We are sharing this update on a previous ANCOR Capitol Correspondence story because of concerns expressed by ANCOR members about having difficulty finding medical providers willing to take on clients with I/DD, often considered complex patients.
As shared by Politico Pro:
“CMS has scaled back a proposal to overhaul Medicare physician billing codes after receiving fierce backlash from doctors.
In a bid to cut physicians' paperwork, CMS this summer proposed shrinking the number of ‘evaluation and management’ codes for office and outpatient visits, which determine Medicare billing, from five levels to two. While doctors applauded the effort to reduce their administrative burden, many warned it would slash their payment for treating complex patients.
Responding to those complaints, the final physician fee rule released today preserves the billing code for the most complex patients and collapses the coding system into three tiers starting in 2021.
CMS Administrator Seema Verma on a conference call with reporters said the proposed rule received a ‘large number of constructive comments’ on the coding proposal.

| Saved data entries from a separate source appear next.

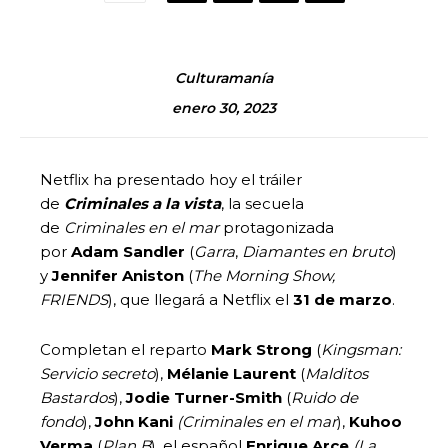
Culturamanía
enero 30, 2023
Netflix ha presentado hoy el tráiler
de
Criminales a la vista
, la secuela
de
Criminales en el mar
protagonizada
por
Adam Sandler
(
Garra
,
Diamantes en bruto
)
y
Jennifer Aniston
(
The Morning Show,
FRIENDS
), que llegará a Netflix el
31 de marzo
.
Completan el reparto
Mark Strong
(
Kingsman:
Servicio secreto
),
Mélanie Laurent
(
Malditos
Bastardos
),
Jodie Turner-Smith
(
Ruido de
fondo
),
John Kani
(Criminales en el mar
),
Kuhoo
Verma
(
Plan B
), el español
Enrique Arce
(La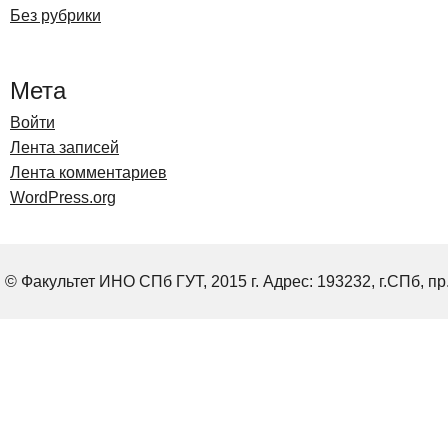
Без рубрики
Мета
Войти
Лента записей
Лента комментариев
WordPress.org
© Факультет ИНО СПб ГУТ, 2015 г. Адрес: 193232, г.СПб, пр.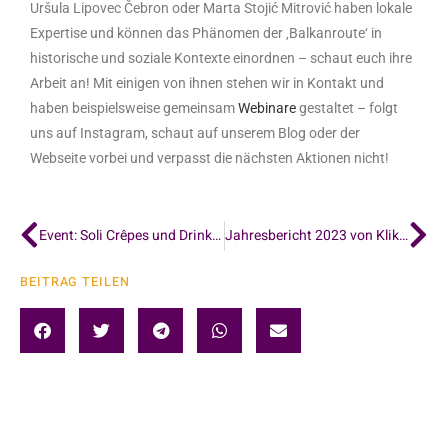
Uršula Lipovec Čebron oder Marta Stojić Mitrović haben lokale
Expertise und können das Phänomen der ‚Balkanroute‘ in
historische und soziale Kontexte einordnen – schaut euch ihre
Arbeit an! Mit einigen von ihnen stehen wir in Kontakt und
haben beispielsweise gemeinsam
Webinare
gestaltet – folgt
uns auf Instagram, schaut auf unserem Blog oder der
Webseite vorbei und verpasst die nächsten Aktionen nicht!
Event: Soli Crêpes und Drinks für Balkanbrücke
Jahresbericht 2023 von KlikAktiv
BEITRAG TEILEN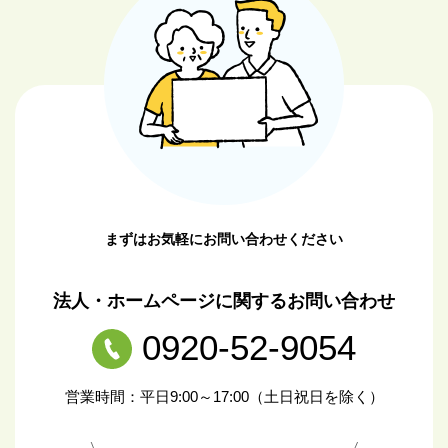
まずはお気軽にお問い合わせください
法人・ホームページに関するお問い合わせ
0920-52-9054
営業時間：平日9:00～17:00（土日祝日を除く）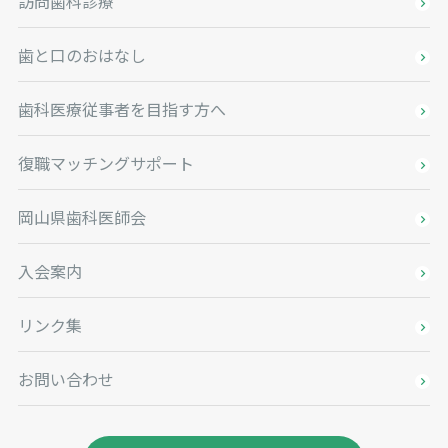
訪問歯科診療
歯と口のおはなし
歯科医療従事者を目指す方へ
復職マッチングサポート
岡山県歯科医師会
入会案内
リンク集
お問い合わせ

The overhaul is aimed at upending a payment structure that had existed for two decades. The coding system required doctors to produce more documentation to justify higher levels of billing. But as time went on, doctors claimed the required documentation was burdensome.

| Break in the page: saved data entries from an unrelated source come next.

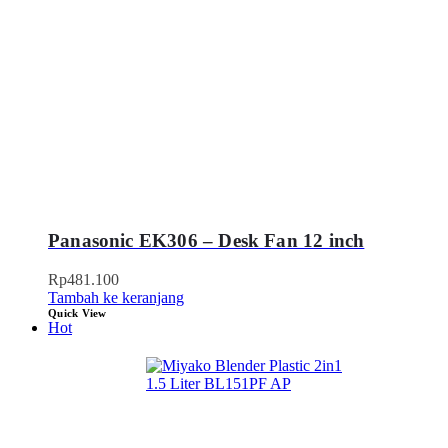
Panasonic EK306 – Desk Fan 12 inch
Rp
481.100
Tambah ke keranjang
Quick View
Hot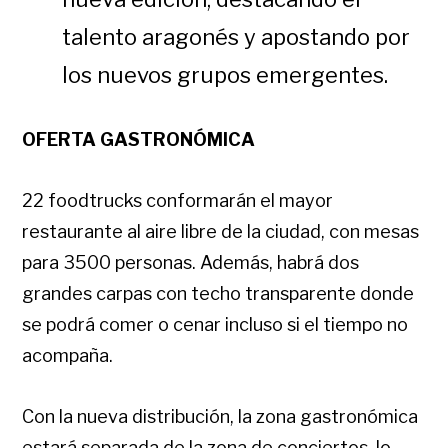
talento aragonés y apostando por
los nuevos grupos emergentes.
OFERTA GASTRONÓMICA
22 foodtrucks conformarán el mayor
restaurante al aire libre de la ciudad, con mesas
para 3500 personas. Además, habrá dos
grandes carpas con techo transparente donde
se podrá comer o cenar incluso si el tiempo no
acompaña.
Con la nueva distribución, la zona gastronómica
estará separada de la zona de conciertos, lo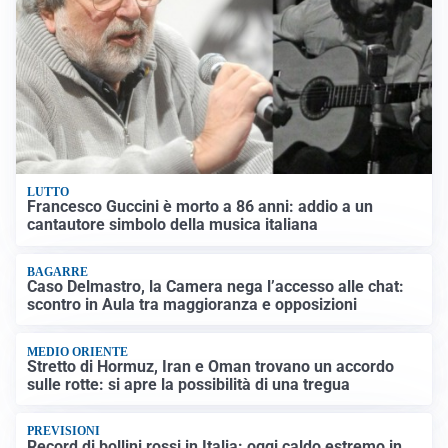
LUTTO
Francesco Guccini è morto a 86 anni: addio a un
cantautore simbolo della musica italiana
BAGARRE
Caso Delmastro, la Camera nega l’accesso alle chat:
scontro in Aula tra maggioranza e opposizioni
MEDIO ORIENTE
Stretto di Hormuz, Iran e Oman trovano un accordo
sulle rotte: si apre la possibilità di una tregua
PREVISIONI
Record di bollini rossi in Italia: oggi caldo estremo in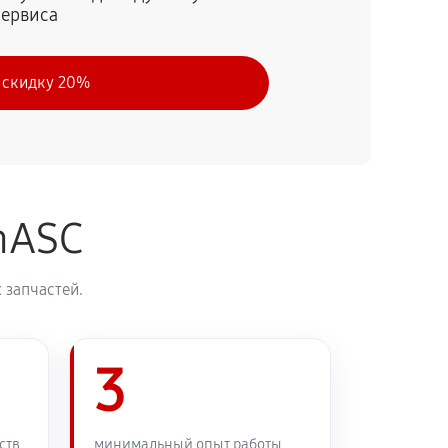
сервиса
 скидку 20%
nASC
 запчастей.
3
ств
минимальный опыт работы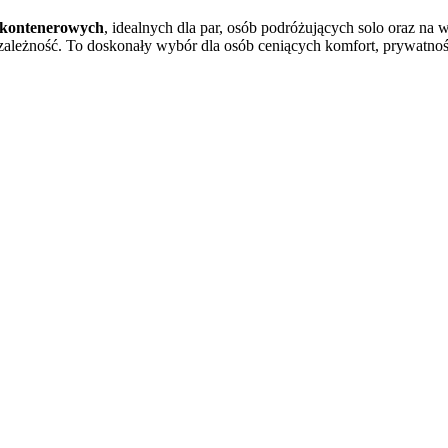
 kontenerowych
, idealnych dla par, osób podróżujących solo oraz n
zależność. To doskonały wybór dla osób ceniących komfort, prywatnoś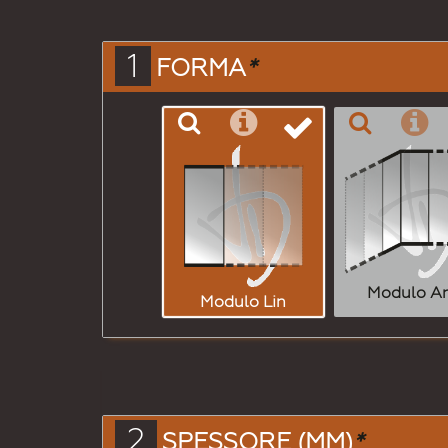
1
FORMA
*
Modulo A
Modulo Lin
2
SPESSORE (MM)
*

Many specialty societies, however, voiced their concerns over the CMS proposal. They worried collapsing the codes to just two would mean doctors would get paid less for treating complex patients over long periods of time.
CMS also extended the implementation timeline to continue working with stakeholders. The American Medical Association applauded the final rule and the extra time.
‘A two-year window for implementation of the proposal will give the AMA-convened work group — comprised of physicians and other health professionals — time to make recommendations on this complicated topic,’ AMA president Barbara McAneny said in a statement.”